The Cricket class was designed sometime during the 1890's, in or around Atlantic City N.J, where it became extremely popular. Reports indicate hundreds were built and about one hundred were racing out of Atlantic City in 1900. It was, as far as I can determine, the earliest example of a chined, V-shaped sailing dinghy in the United States. More about the early development of the Cricket class (who was the designer? what prompted the design? when did the class die out in Atlantic City?)  has been hard to come by.

In the 1920's, when Northerners began to flock to the remote, but bucolic winter paradise that was Florida, the Cricket class was also exported in numbers from the New Jersey shores. It was reported that twenty five Crickets were shipped to southern Florida with most of them destroyed in the hurricane of 1926. The  Cricket class would rebuild in Miami and would form the core of the Southern Florida Sailing Association (later the Miami Yacht Club) when it was organized in 1928. The Cricket would become the boat to beat in the free-for-all under 150 sq. foot (sail area) class.
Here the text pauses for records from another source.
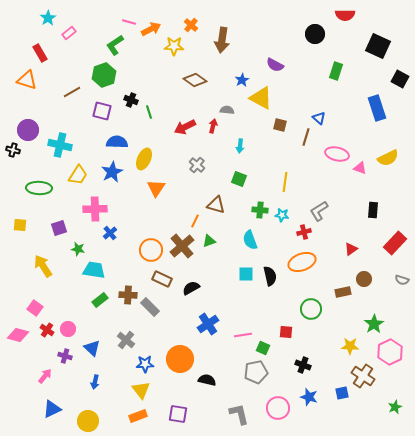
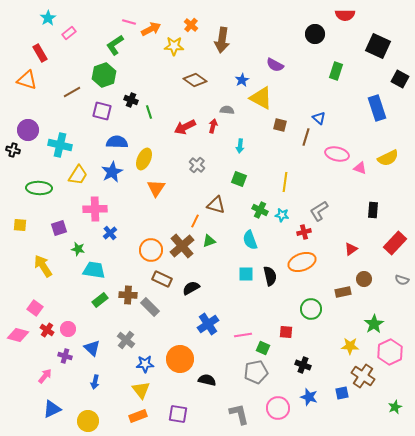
green cross at (260, 210): rotated 21 degrees clockwise
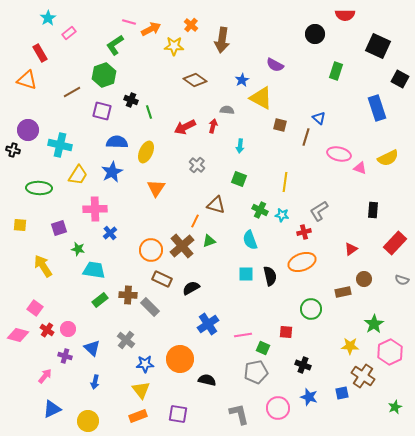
pink ellipse at (337, 154): moved 2 px right
yellow ellipse at (144, 159): moved 2 px right, 7 px up
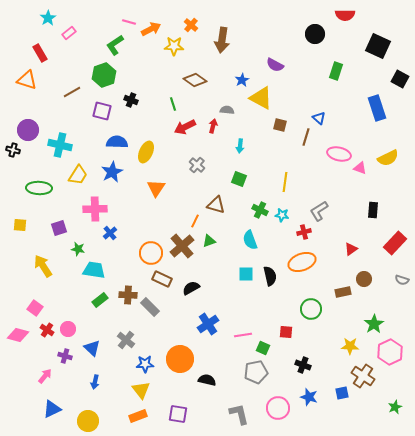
green line at (149, 112): moved 24 px right, 8 px up
orange circle at (151, 250): moved 3 px down
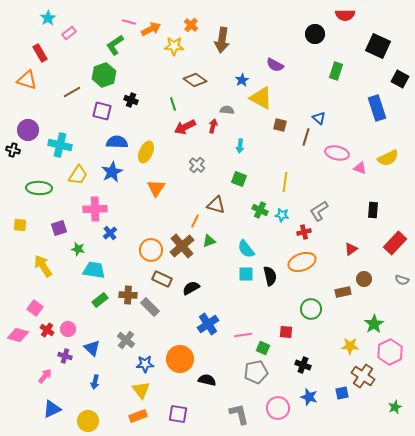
pink ellipse at (339, 154): moved 2 px left, 1 px up
cyan semicircle at (250, 240): moved 4 px left, 9 px down; rotated 18 degrees counterclockwise
orange circle at (151, 253): moved 3 px up
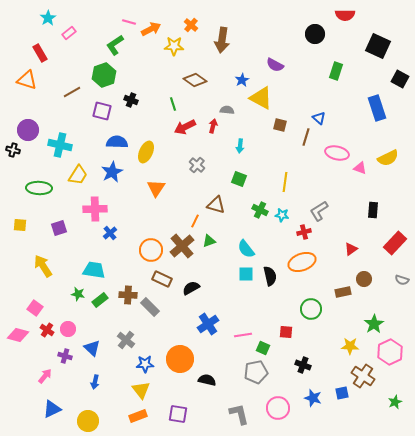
green star at (78, 249): moved 45 px down
blue star at (309, 397): moved 4 px right, 1 px down
green star at (395, 407): moved 5 px up
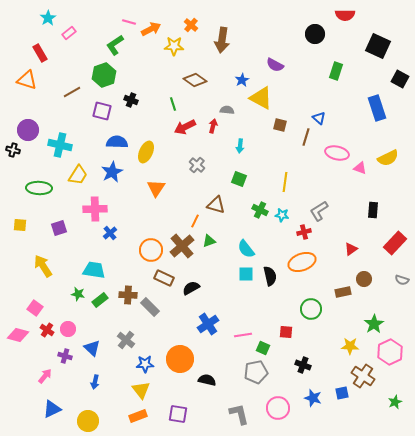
brown rectangle at (162, 279): moved 2 px right, 1 px up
When, in 1931, Bill Crosby designed the Snipe for the Florida West Coast Racing Association's free-for-all Trailer class, he must have been mindful that his Snipe would initially be compared against the Cricket class, at least in Florida. Between the two, the hull design similarities are striking. It does seem that Crosby started designing his Snipe using the Cricket as a baseline and then added user-friendly features (a sloop rig with a high boom being the most notable one). The Snipe went on to international fame, the Cricket, to oblivion.

Some photos:

A smattering of classic Florida sailing dinghies; on the left, the Optimist Pram, behind the Pram, a Mothboat, in the center, a Cricket, with the other Cricket, bow on, in the foreground. Behind the Cricket is a Suicide class.


Crickets launching at Miami Yacht Club, late 1950's.


Crickets going upwind. In all three of the ones in view in this photo the crew are hiking using skinny hiking boards.


The closest we have to a set of lines for the Cricket was this one-design commissioned by St. Petersburg Yacht Club as featured in The Rudder, 1919. The lines look very close to a copy of the Cricket although the length for this one-design is a foot longer than the Cricket.




A blog post about an earlier New Jersey dinghy, the Philadelphia Tuckups of the 1870's can be found here.

2 comments:

Alden Smith said...

I have been reading "The Catboat Book". It seems there was a whole family of Crosbys on the Atlantic coast that built a lot of Catboats back in the old days. I think Crosby catboats and Fenwick Williams designed catboats are amongst the most beautiful. May the Cricket class was designed by one these dudes.

Tweezerman said...

Alden,

Possible but my theory is that the Cricket came from the Philadelphia Tuckups. No proof but both boats are around the same size, cat rigged. The Cricket is much easier to build than the Tuckups.